SUPPLIED MATERIAL -
---+---

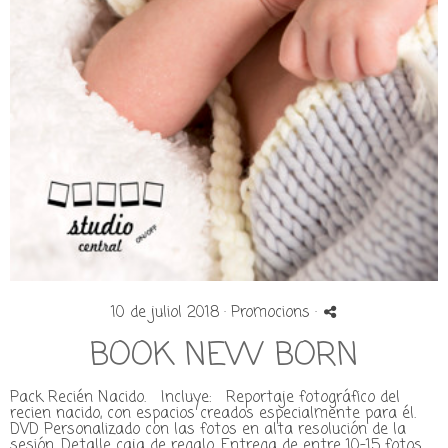
10 de juliol 2018 ·
Promocions
·
BOOK NEW BORN
Pack Recién Nacido. Incluye: Reportaje fotográfico del
recien nacido, con espacios creados especialmente para él.
DVD Personalizado con las fotos en alta resolución de la
sesión. Detalle caja de regalo. Entrega de entre 10-15 fotos.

---+---

WHAT YOU ARE ASKED TO DO -
Starting with the line that holds "DVD Personalizado con", copy every line through the end of the data above. Reproduce them exactly, with no other material.

RESULT -
DVD Personalizado con las fotos en alta resolución de la
sesión. Detalle caja de regalo. Entrega de entre 10-15 fotos.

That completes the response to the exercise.